- Task -
Nothing but a number should be given: the count of lines in the data that include the string "продукции".

__________________________________________________

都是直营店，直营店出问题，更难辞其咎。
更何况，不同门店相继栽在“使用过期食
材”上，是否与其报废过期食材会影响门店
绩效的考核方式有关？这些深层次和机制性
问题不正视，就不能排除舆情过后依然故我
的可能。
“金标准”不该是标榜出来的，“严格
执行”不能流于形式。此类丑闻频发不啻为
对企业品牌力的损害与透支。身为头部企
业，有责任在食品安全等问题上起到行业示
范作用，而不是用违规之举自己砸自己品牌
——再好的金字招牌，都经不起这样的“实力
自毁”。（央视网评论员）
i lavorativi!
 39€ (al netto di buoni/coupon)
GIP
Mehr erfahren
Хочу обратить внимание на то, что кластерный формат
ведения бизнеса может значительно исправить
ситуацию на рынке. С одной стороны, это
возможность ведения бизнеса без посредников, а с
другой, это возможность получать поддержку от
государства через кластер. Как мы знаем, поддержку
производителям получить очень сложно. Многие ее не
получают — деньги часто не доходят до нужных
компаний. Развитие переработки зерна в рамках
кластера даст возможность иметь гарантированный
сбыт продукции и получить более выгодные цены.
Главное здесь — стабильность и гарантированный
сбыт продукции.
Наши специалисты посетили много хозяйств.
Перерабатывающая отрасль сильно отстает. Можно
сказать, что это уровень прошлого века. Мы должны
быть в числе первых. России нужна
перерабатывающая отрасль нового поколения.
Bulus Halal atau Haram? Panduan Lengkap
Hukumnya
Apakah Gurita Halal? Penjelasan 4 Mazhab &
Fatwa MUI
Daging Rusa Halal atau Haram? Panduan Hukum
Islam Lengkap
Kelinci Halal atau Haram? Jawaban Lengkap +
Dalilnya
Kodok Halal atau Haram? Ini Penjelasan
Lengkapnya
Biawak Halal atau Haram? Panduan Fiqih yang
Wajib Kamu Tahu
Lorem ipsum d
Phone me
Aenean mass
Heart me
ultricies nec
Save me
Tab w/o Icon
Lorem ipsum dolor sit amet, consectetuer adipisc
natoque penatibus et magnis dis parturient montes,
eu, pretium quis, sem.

__________________________________________________

- Final answer -
2